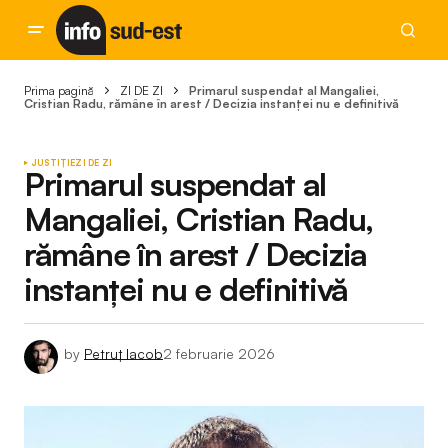
Prima pagină
ZI DE ZI
Primarul suspendat al Mangaliei,
Cristian Radu, rămâne în arest / Decizia instanței nu e definitivă
JUSTIȚIE
ZI DE ZI
Primarul suspendat al
Mangaliei, Cristian Radu,
rămâne în arest / Decizia
instanței nu e definitivă
by
Petruț Iacob
2 februarie 2026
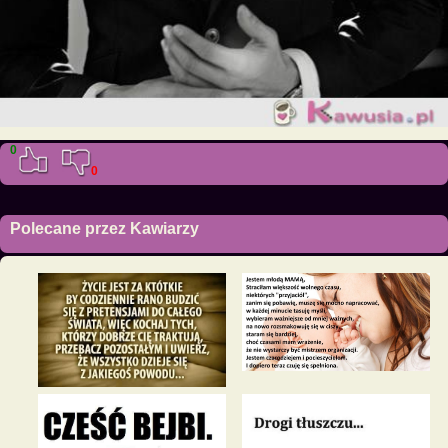
0
0
Polecane przez Kawiarzy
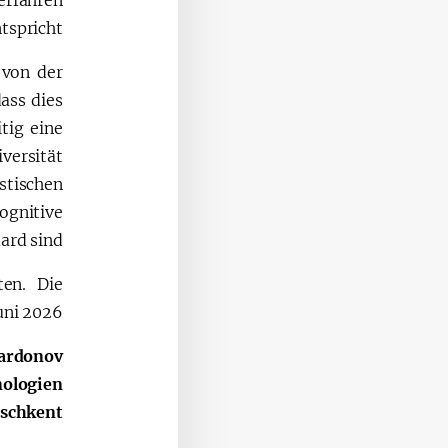
tspricht.
 von der
ass dies
tig eine
versität
stischen
ognitive
rd sind.
ten. Die
ni 2026.
ardonov
nologien
aschkent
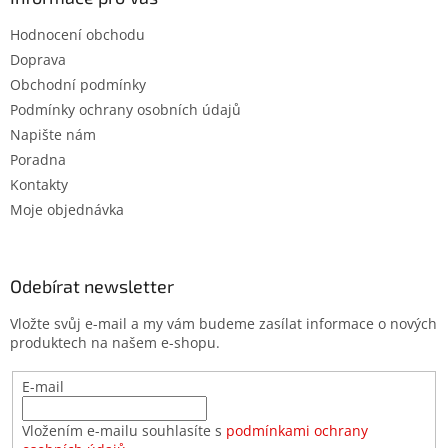
Hodnocení obchodu
Doprava
Obchodní podmínky
Podmínky ochrany osobních údajů
Napište nám
Poradna
Kontakty
Moje objednávka
Odebírat newsletter
Vložte svůj e-mail a my vám budeme zasílat informace o nových
produktech na našem e-shopu.
E-mail
Vložením e-mailu souhlasíte s
podmínkami ochrany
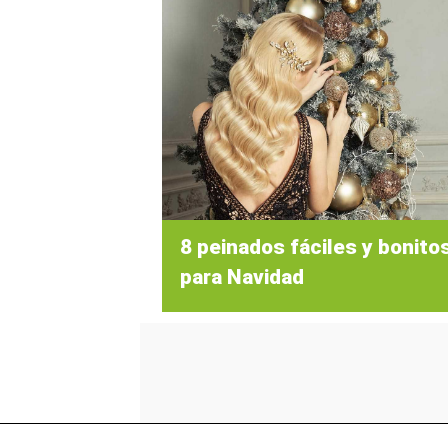
8 peinados fáciles y bonito
para Navidad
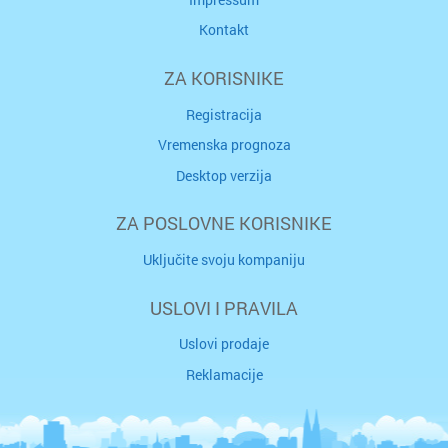
Kontakt
ZA KORISNIKE
Registracija
Vremenska prognoza
Desktop verzija
ZA POSLOVNE KORISNIKE
Uključite svoju kompaniju
USLOVI I PRAVILA
Uslovi prodaje
Reklamacije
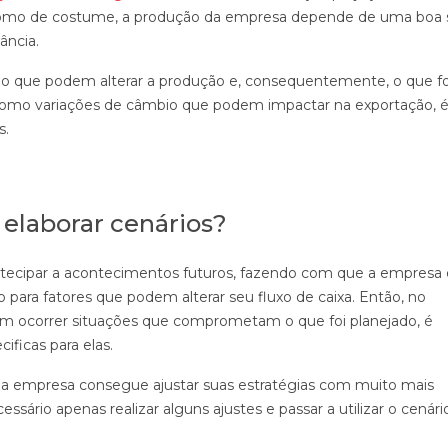
como de costume, a produção da empresa depende de uma boa s
ância.
 ano que podem alterar a produção e, consequentemente, o que fo
omo variações de câmbio que podem impactar na exportação, 
s.
 elaborar cenários?
 antecipar a acontecimentos futuros, fazendo com que a empresa 
ara fatores que podem alterar seu fluxo de caixa. Então, no
m ocorrer situações que comprometam o que foi planejado, é
ificas para elas.
r, a empresa consegue ajustar suas estratégias com muito mais
cessário apenas realizar alguns ajustes e passar a utilizar o cenári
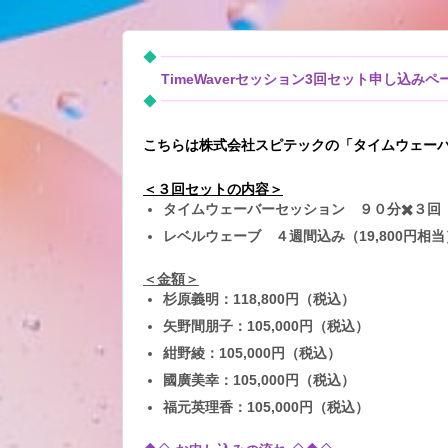
◆
━━━━━━━━━━━━━━━━━━━━
TimeWaverセッション3回セット申し込みペ
◆
━━━━━━━━━━━━━━━━━━━━
こちらは株式会社スピテックの「タイムウェー
＜３回セットの内容＞
タイムウェーバーセッション ９０分✖️３回
レベルウェーブ ４週間込み（19,800円相当
＜金額＞
杉原義明：118,800円（税込）
矢野間朋子：105,000円（税込）
紺野綾：105,000円（税込）
國廣美幸：105,000円（税込）
福元英理香：105,000円（税込）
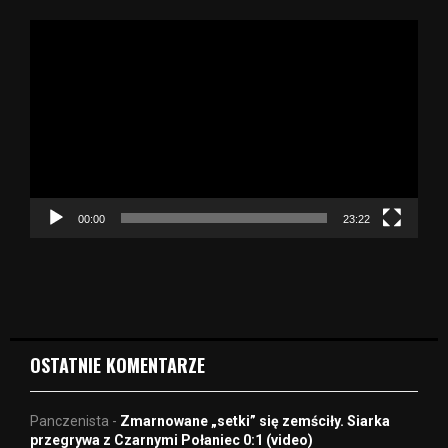
O
d
t
w
a
r
z
a
c
z
00:00
23:22
v
i
d
e
o
OSTATNIE KOMENTARZE
Panczenista
-
Zmarnowane „setki” się zemściły. Siarka
przegrywa z Czarnymi Połaniec 0:1 (video)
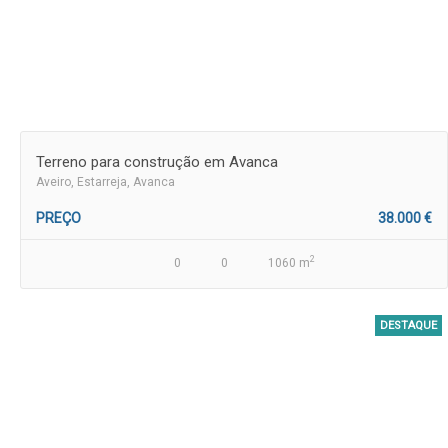
Terreno para construção em Avanca
Aveiro
, Estarreja, Avanca
PREÇO
38.000 €
2
0
0
1060 m
DESTAQUE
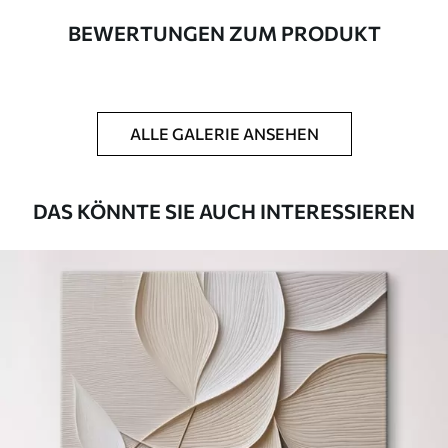
BEWERTUNGEN ZUM PRODUKT
Autor
UWALLS
Artikel Nummer
s41951
ALLE GALERIE ANSEHEN
Zusätzlich
Sie können eine Lackschicht hinzufügen.
Verfügbare Materialien
DAS KÖNNTE SIE AUCH INTERESSIEREN
Kunststoffgewebe
Von
23
.00
€
✓
Lebendige, satte Farben
✓
Lichtecht
✓
Sichere, geruchlose Tinten
✗
Leinwandähnliche Oberfläche
✗
Umweltfreundlich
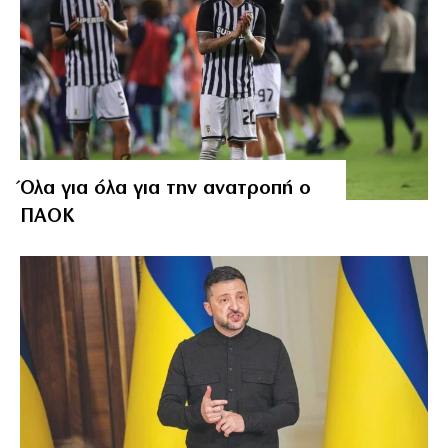
Όλα για όλα για την ανατροπή ο
ΠΑΟΚ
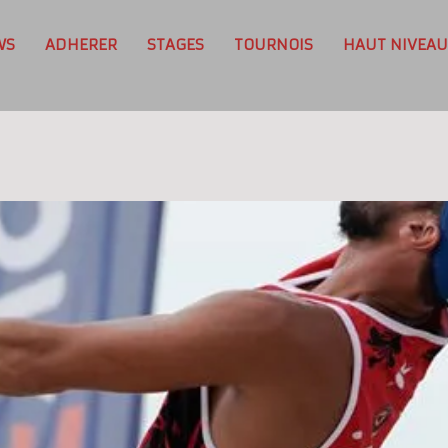
WS
ADHERER
STAGES
TOURNOIS
HAUT NIVEAU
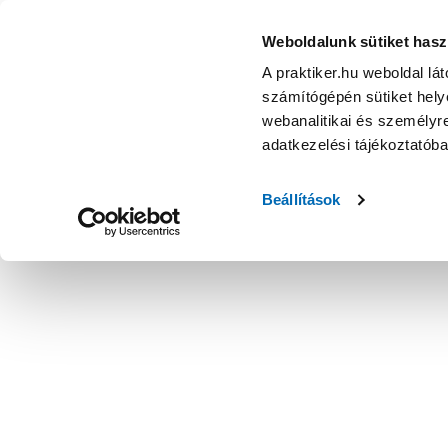
Weboldalunk sütiket hasz
A praktiker.hu weboldal lá
számítógépén sütiket helye
webanalitikai és személyre
adatkezelési tájékoztatób
Beállítások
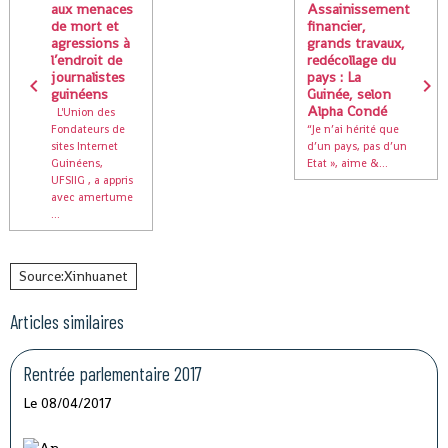
aux menaces
Assainissement
de mort et
financier,
agressions à
grands travaux,
l’endroit de
redécollage du
journalistes
pays : La
guinéens
Guinée, selon
Alpha Condé
L'Union des
Fondateurs de
“Je n’ai hérité que
sites Internet
d’un pays, pas d’un
Guinéens,
Etat », aime &...
UFSIIG , a appris
avec amertume
...
Source:Xinhuanet
Articles similaires
Rentrée parlementaire 2017
Le 08/04/2017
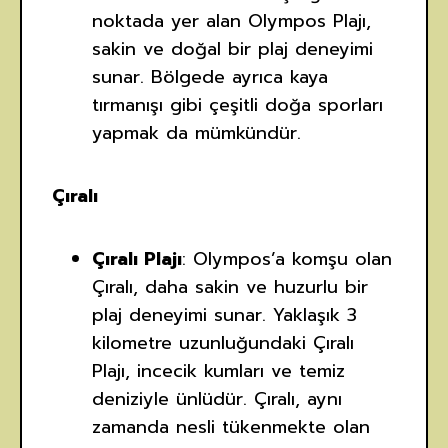
noktada yer alan Olympos Plajı,
sakin ve doğal bir plaj deneyimi
sunar. Bölgede ayrıca kaya
tırmanışı gibi çeşitli doğa sporları
yapmak da mümkündür.
Çıralı
Çıralı Plajı
: Olympos’a komşu olan
Çıralı, daha sakin ve huzurlu bir
plaj deneyimi sunar. Yaklaşık 3
kilometre uzunluğundaki Çıralı
Plajı, incecik kumları ve temiz
deniziyle ünlüdür. Çıralı, aynı
zamanda nesli tükenmekte olan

- _Instructions for the task_: Given the listing above, retype only the span of lines from the line with "elaborar cenários?" up to and including the line with "Alpha Condé", exactly as it stands and without pictures.

- _Written response_:
 elaborar cenários?
 antecipar a acontecimentos futuros, fazendo com que a empresa 
ara fatores que podem alterar seu fluxo de caixa. Então, no
m ocorrer situações que comprometam o que foi planejado, é
ificas para elas.
r, a empresa consegue ajustar suas estratégias com muito mais
cessário apenas realizar alguns ajustes e passar a utilizar o cenári
◆
━━━━━━━━━━━━━━━━━━━━
TimeWaverセッション3回セット申し込みペ
◆
━━━━━━━━━━━━━━━━━━━━
こちらは株式会社スピテックの「タイムウェー
＜３回セットの内容＞
タイムウェーバーセッション ９０分✖️３回
レベルウェーブ ４週間込み（19,800円相当
＜金額＞
杉原義明：118,800円（税込）
矢野間朋子：105,000円（税込）
紺野綾：105,000円（税込）
國廣美幸：105,000円（税込）
福元英理香：105,000円（税込）
O
d
t
w
a
r
z
a
c
z
00:00
23:22
v
i
d
e
o
OSTATNIE KOMENTARZE
Panczenista
-
Zmarnowane „setki” się zemściły. Siarka
przegrywa z Czarnymi Połaniec 0:1 (video)
Terreno para construção em Avanca
Aveiro
, Estarreja, Avanca
PREÇO
38.000 €
2
0
0
1060 m
DESTAQUE
BEWERTUNGEN ZUM PRODUKT
Autor
UWALLS
Artikel Nummer
s41951
ALLE GALERIE ANSEHEN
Zusätzlich
Sie können eine Lackschicht hinzufügen.
Verfügbare Materialien
DAS KÖNNTE SIE AUCH INTERESSIEREN
Kunststoffgewebe
Von
23
.00
€
✓
Lebendige, satte Farben
✓
Lichtecht
✓
Sichere, geruchlose Tinten
✗
Leinwandähnliche Oberfläche
✗
Umweltfreundlich
Όλα για όλα για την ανατροπή ο
ΠΑΟΚ
WS
ADHERER
STAGES
TOURNOIS
HAUT NIVEAU
Weboldalunk sütiket hasz
A praktiker.hu weboldal lá
számítógépén sütiket helye
webanalitikai és személyre
adatkezelési tájékoztatób
Beállítások
aux menaces
Assainissement
de mort et
financier,
agressions à
grands travaux,
l’endroit de
redécollage du
journalistes
pays : La
guinéens
Guinée, selon
Alpha Condé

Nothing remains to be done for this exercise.